= Transcribed page contents =
"""
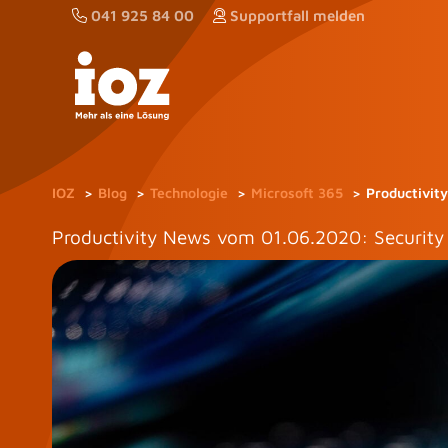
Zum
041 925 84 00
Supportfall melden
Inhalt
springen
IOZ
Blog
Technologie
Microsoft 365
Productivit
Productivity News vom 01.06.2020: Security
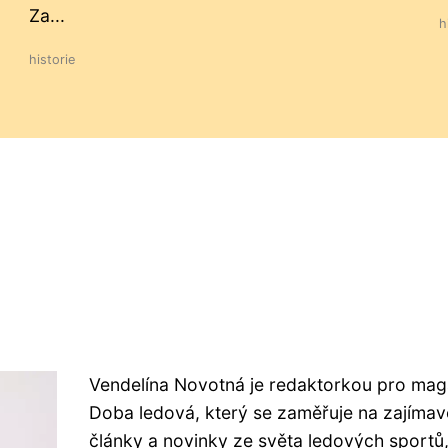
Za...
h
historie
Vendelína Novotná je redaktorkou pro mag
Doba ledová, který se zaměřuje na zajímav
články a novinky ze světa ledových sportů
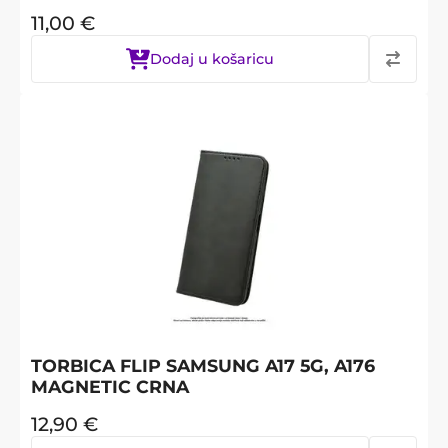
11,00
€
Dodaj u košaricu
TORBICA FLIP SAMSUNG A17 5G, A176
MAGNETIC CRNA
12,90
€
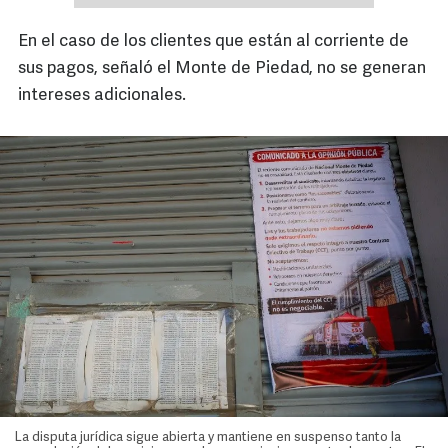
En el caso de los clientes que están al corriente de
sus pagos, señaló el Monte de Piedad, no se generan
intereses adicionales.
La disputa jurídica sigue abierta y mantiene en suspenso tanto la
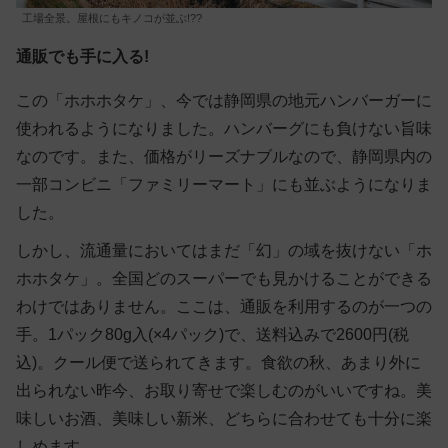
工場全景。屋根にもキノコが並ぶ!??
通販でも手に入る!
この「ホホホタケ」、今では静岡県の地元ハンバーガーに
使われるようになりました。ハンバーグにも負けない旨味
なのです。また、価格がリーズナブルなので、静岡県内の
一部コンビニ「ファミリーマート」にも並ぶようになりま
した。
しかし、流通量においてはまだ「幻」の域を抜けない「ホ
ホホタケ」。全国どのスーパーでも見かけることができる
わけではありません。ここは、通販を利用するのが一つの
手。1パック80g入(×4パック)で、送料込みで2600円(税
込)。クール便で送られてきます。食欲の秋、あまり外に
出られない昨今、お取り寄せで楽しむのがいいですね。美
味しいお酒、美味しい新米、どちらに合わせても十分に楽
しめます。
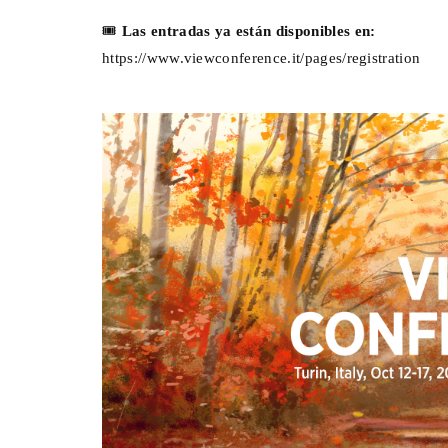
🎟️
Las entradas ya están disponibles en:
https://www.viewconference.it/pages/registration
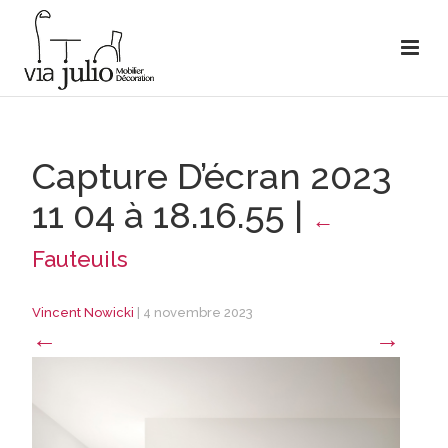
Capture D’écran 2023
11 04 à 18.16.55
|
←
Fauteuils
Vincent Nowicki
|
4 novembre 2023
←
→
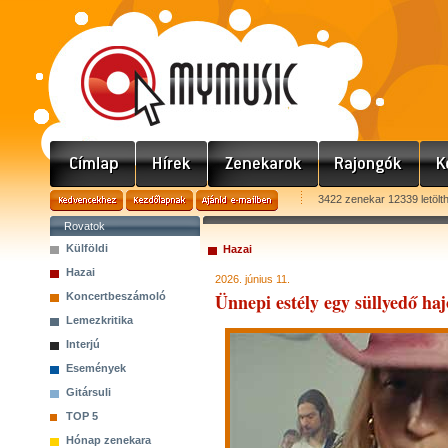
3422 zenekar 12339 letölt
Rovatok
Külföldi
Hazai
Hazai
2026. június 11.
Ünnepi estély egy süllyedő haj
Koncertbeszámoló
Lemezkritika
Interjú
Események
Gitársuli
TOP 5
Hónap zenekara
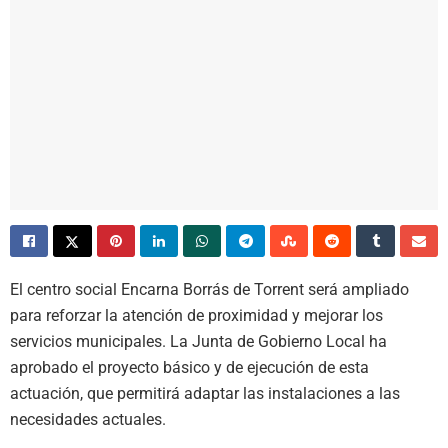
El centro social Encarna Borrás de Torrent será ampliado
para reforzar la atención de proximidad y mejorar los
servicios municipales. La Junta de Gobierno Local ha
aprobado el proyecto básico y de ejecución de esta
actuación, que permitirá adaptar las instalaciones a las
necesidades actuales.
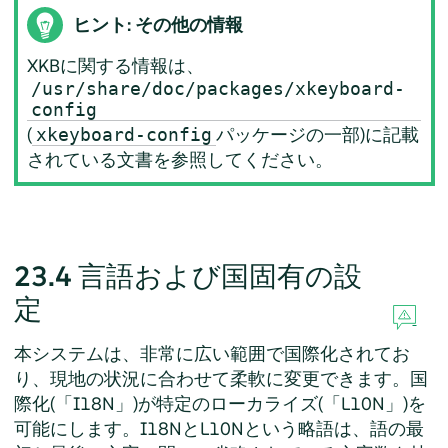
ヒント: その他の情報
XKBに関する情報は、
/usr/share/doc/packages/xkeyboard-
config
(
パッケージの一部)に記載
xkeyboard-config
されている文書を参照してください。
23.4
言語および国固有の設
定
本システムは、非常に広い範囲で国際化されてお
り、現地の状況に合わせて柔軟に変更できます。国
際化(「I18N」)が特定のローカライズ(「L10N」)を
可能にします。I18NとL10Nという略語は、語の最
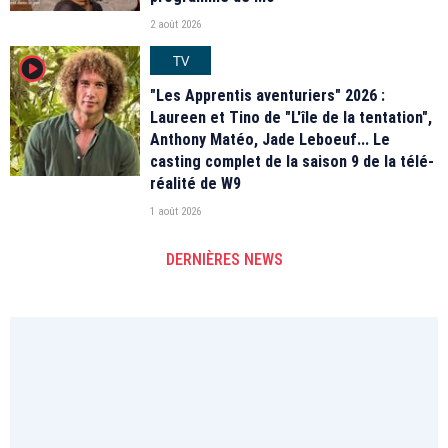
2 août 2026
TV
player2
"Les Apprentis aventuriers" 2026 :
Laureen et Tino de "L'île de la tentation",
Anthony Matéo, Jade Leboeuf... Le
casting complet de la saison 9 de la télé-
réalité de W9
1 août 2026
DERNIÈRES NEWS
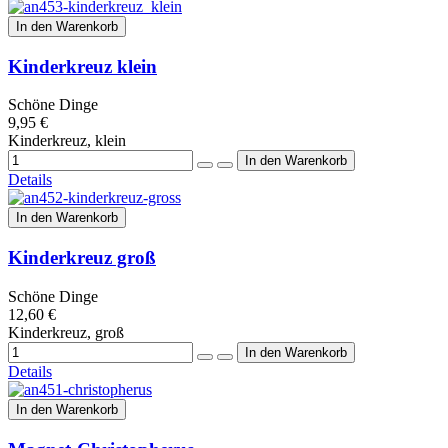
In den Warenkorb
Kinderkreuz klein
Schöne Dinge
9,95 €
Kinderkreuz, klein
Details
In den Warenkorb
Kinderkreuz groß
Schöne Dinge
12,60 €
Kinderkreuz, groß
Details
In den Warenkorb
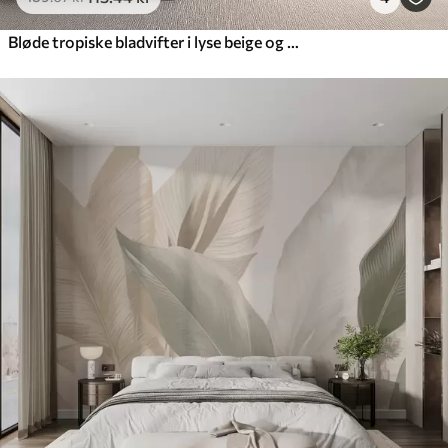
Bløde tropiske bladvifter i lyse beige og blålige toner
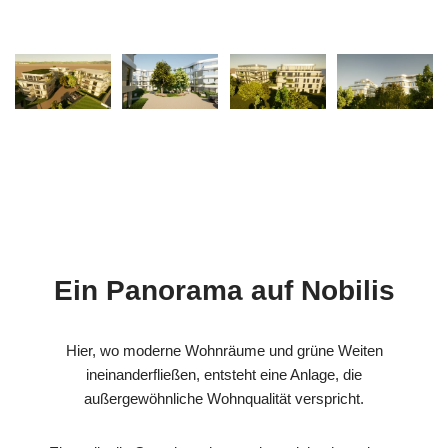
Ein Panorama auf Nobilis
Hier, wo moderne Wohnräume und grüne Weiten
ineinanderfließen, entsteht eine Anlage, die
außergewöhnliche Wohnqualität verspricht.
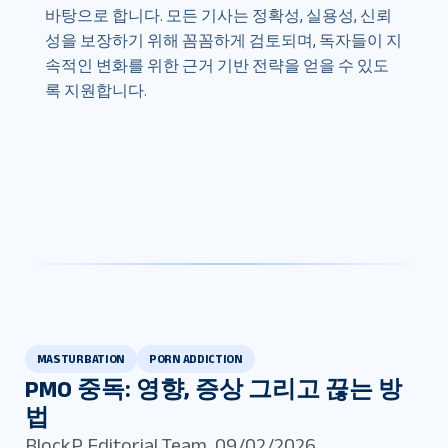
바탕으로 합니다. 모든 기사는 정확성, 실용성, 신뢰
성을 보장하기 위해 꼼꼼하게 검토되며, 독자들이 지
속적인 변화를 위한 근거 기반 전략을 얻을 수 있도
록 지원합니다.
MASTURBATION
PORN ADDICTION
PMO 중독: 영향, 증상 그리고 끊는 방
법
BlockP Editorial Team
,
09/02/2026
"""
"""
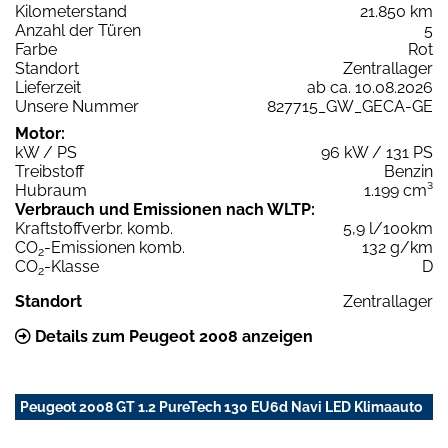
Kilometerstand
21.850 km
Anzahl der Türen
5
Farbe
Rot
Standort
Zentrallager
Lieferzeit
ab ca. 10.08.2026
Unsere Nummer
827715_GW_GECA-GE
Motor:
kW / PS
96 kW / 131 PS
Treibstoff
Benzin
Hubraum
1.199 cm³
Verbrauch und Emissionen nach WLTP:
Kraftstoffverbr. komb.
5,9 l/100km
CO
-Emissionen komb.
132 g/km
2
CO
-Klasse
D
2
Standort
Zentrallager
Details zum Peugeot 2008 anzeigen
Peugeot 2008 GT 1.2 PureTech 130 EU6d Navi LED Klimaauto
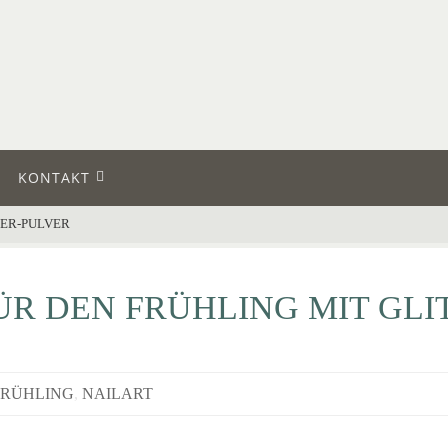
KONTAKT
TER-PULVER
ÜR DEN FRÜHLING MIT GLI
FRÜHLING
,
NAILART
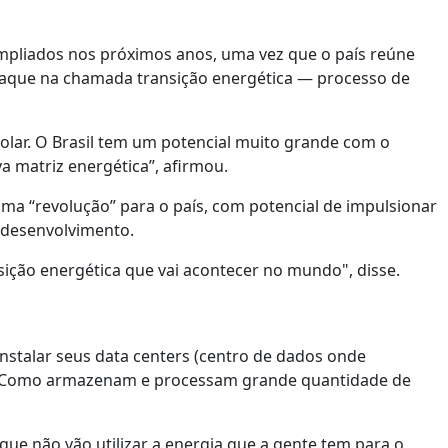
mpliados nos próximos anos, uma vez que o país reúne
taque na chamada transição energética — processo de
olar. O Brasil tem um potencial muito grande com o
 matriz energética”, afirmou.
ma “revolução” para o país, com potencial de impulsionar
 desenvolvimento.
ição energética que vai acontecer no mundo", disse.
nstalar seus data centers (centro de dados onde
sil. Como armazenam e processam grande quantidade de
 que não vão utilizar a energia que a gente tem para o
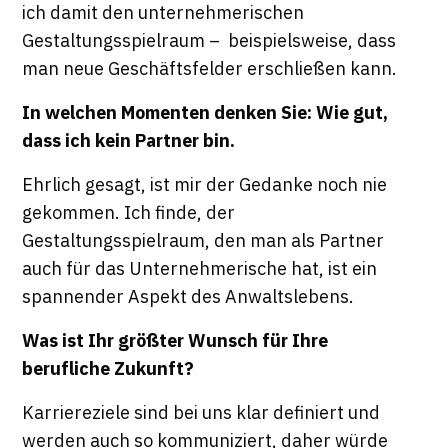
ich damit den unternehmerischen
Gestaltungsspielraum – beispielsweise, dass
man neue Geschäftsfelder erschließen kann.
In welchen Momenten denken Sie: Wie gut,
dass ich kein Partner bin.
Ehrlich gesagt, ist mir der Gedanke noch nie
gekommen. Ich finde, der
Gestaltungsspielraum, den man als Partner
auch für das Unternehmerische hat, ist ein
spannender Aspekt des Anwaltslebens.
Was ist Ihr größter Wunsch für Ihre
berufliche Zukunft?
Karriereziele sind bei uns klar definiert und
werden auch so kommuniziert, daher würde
"""
"""
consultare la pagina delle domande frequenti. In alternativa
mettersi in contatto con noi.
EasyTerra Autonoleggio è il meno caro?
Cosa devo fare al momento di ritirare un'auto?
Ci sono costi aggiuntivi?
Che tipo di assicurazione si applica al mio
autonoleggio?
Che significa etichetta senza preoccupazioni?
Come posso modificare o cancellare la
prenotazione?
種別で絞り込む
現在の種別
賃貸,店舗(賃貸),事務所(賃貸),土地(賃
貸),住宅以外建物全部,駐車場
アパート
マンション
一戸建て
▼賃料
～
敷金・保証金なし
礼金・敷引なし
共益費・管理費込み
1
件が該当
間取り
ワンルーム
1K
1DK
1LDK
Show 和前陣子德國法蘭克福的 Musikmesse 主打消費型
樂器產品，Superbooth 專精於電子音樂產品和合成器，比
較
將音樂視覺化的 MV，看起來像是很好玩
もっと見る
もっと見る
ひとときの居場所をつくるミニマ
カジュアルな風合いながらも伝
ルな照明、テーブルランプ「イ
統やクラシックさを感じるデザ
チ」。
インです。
"""
= Work instructions =
Leaving out each picture, repeat exactly the lines above from the one that contains "されている文書を参照してください。" through the one that contains "DERNIÈRES NEWS".

= Reply to the exercise =
されている文書を参照してください。
23.4
言語および国固有の設
定
本システムは、非常に広い範囲で国際化されてお
り、現地の状況に合わせて柔軟に変更できます。国
際化(「I18N」)が特定のローカライズ(「L10N」)を
可能にします。I18NとL10Nという略語は、語の最
2 août 2026
TV
player2
"Les Apprentis aventuriers" 2026 :
Laureen et Tino de "L'île de la tentation",
Anthony Matéo, Jade Leboeuf... Le
casting complet de la saison 9 de la télé-
réalité de W9
1 août 2026
DERNIÈRES NEWS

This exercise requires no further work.